The Bulletin Board is broken. Trading by telephone is an anachronism.

Automation is the answer.

That's the message trading technology pioneer Nick Niehoff has been preaching for the past four years. Niehoff is not your run-of-the-mill muckraker. He was a top Nasdaq executive who helped launch the Bulletin Board in 1990. He did so as the founder and division chief of Nasdaq's Trading Services group.

Now called Transaction Services and headed up by Dean Furbush, the group is responsible for marketing systems such as CAES, SuperMontage and SuperSOES. Under Niehoff's watch, the group introduced the Bulletin Board, the ACT reporting mechanism and FIPs, a bond trade reporting system.

Niehoff left Nasdaq in 1993, but didn't stay away from the Bulletin Board. In 1999, he established an ATS for bullies' - Bulletin Board stocks - called WEBiX, which combined ECN-type matching with dealer participation. He also began publicly and privately advocating electronic trading in the unlisted securities.

WEBiX failed, but Niehoff is still plugging away. He was recently retained by Track Data to promote trading in Bulletin Board stocks on the Track ECN.

Niehoff is perhaps best known as the president of the all-electronic Cincinnati Stock Exchange between 1979 and 1990. He is credited with developing that market's current execution system, the NSTS.

In addition to his high-profile assignments, Niehoff also oversaw the construction of Poland's electronic OTC market and developed a system called SBX Nanocap for the trading of nano-cap stocks. These are stocks with market capitalizations of under $50 million.

Peter Chapman, technology editor for Traders Magazine, caught up with Niehoff.

Traders: Why have you turned your attention back to the Bulletin Board?

Niehoff: When I returned from central Europe in the late 1990s the Bulletin Board had exploded in terms of transactions - not only shares, but transactions. The NASD member firms asked me if I could do something to bring the Bulletin Board into a modern environment. We launched the Bulletin Board in 1990. It hadn't been touched in eight years. It is still nothing more than a bulletin board. You look at it. You see the market maker. And you call him. That doesn't work when you're trying to process 30,000 or 40,000 or 50,000 trades per day.

Traders: What challenges did you face?

Niehoff: First, I had to find a quotation methodology in order to widely disseminate the quotes. To do that you must either be an exchange running a securities information processor (SIP) or a member of CTA/CQ. Or you had to be the Nasdaq Stock Market. I had to find one of those.

Traders: What else?

Niehoff: We had to make sure if we put together an automated system that all of the securities would efficiently clear in the Depository Trust and Clearing Corporation. Because we locked in every trade.

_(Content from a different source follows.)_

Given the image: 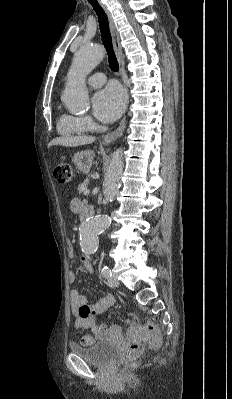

Traders: How did it play out?

Niehoff: I went to the logical exchanges including the one I knew very well. I asked how we could present last sales and quotes. That is what exchanges do. But we couldn't figure out regulatorily how that could happen. Securities not listed on exchanges can't be quoted by member firms. They can't report last sale.

Traders: Because Bulletin Board stocks are not listed on an exchange, the Cincinnati could not publish their quotes?